So begins devoted gamer Mike Begum’s newly released autobiography, My Life Beyond the Floor, an 87-page e-book chronicling his adventures as a son, a brother, a friend, a survivor, and, perhaps most relevant to readers of this magazine, a serious competitor. Despite severe physical limitations, Begum, who wrote the book by holding a chopstick in his mouth, competes in video game tournaments throughout Texas and, recently, has been traveling to various competition events across the country.

Begum was born with arthrogryposis, a rare congenital disorder that causes severe joint contractures and muscle weakness. As such, his arms and legs, which are bent at odd angles, are largely useless for such ordinary endeavors as walking, driving, flexing, kicking, stretching, picking up objects, and playing video games (more on that later). As if that weren’t enough of a cross to bear, he also has multiple scoliosis.

Indeed, everyday life is a struggle for Begum, but he doesn’t want to be pitied or fussed over, just treated normally with the occasional helping hand. He appreciates (and welcomes) the assistance he receives from friends and family, but he admits it’s not always easy asking for help—he hates the idea that he might be a burden on anyone.

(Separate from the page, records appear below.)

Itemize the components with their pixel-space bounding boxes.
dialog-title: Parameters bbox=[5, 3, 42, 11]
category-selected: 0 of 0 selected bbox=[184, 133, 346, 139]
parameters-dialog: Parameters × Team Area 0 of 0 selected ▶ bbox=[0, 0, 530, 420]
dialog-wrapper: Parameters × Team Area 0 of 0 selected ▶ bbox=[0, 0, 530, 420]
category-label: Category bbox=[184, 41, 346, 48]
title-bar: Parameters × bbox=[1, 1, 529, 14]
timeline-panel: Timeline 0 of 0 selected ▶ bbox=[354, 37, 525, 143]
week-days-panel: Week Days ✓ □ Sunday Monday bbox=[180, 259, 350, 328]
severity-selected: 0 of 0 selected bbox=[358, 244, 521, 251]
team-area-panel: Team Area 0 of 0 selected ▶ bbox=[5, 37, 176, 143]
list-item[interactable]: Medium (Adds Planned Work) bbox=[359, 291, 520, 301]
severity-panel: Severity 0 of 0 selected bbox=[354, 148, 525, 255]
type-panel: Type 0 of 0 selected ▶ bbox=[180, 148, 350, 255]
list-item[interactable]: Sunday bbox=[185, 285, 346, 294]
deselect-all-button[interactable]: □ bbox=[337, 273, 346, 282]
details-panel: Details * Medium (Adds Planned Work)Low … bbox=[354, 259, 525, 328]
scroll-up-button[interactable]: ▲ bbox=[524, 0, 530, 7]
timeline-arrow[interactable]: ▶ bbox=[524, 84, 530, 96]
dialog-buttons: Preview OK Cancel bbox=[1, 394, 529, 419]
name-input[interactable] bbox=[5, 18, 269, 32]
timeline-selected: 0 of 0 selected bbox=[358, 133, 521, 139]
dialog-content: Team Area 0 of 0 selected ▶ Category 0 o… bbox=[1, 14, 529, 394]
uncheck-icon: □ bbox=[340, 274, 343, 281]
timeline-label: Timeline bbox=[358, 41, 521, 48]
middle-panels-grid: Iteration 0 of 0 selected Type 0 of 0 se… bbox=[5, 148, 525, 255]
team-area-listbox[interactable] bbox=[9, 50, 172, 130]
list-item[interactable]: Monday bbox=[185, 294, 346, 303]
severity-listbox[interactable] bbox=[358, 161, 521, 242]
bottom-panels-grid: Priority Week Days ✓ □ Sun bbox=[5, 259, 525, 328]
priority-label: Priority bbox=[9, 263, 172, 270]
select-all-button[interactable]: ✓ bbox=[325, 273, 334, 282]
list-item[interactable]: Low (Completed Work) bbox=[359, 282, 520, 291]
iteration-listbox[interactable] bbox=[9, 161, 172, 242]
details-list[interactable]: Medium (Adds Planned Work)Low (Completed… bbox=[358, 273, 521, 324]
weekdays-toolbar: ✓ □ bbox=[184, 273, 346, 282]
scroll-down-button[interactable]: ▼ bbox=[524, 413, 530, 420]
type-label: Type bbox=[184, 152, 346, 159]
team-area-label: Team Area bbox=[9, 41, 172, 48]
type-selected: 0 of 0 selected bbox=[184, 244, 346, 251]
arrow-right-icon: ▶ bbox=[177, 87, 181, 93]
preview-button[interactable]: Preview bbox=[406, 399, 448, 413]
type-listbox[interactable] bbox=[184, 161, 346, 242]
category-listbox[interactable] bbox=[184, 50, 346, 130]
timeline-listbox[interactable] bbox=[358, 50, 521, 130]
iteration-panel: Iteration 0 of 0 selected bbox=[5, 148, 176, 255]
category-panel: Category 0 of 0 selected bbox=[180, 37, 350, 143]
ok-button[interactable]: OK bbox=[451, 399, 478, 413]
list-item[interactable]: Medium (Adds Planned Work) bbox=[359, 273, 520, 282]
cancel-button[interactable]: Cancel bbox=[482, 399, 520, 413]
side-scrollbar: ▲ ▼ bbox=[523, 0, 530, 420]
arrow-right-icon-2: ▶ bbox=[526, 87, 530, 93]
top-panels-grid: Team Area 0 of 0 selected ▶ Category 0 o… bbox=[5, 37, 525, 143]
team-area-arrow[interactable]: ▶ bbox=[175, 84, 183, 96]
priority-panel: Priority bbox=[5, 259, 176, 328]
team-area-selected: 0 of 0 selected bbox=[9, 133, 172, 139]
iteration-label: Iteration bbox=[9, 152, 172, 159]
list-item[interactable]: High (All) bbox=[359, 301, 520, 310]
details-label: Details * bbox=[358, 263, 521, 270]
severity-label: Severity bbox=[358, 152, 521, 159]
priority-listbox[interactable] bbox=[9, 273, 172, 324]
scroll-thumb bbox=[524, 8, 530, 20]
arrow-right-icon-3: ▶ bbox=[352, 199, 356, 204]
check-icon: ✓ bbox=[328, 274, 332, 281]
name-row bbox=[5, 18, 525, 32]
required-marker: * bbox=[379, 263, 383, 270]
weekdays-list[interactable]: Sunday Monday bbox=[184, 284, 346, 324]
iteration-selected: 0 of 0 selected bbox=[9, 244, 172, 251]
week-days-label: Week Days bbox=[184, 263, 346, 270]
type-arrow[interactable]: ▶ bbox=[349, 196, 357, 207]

“My biggest frustration in life is getting off the ground,” he said. “I can’t go anywhere without my family having to pick me up off the floor physically. I only wish to find a way where I can transport myself off the floor without having to depend on others so much.”

Begum has used an electric wheelchair periodically throughout his life, but he’s much more comfortable in a prone position than he is sitting up. Begum spends most of his waking hours flat on his stomach, using his arms and shoulders to prop up his torso and head. Sitting for too long in a standard position makes Begum sore and tired, so he avoids it when he can.

When Begum was in elementary school, his (now deceased) father, an expert welder, converted an electric wheelchair into a motorized bed, meaning he can maintain the prone position for hours at a time instead of having to sit. Begum must be lifted onto the customized cart (usually by his brother and sister), but once in place he can move around pretty well.

Speaking of moving around pretty well, Begum manipulates the images on his television set with surprising grace and fluidity, especially considering the limitations placed on him by his disorder. Watching Begum play video games, which he does by propping a controller in his hand and using his face to push buttons, is truly inspirational.

In a recent interview, I asked Begum to describe his gaming method.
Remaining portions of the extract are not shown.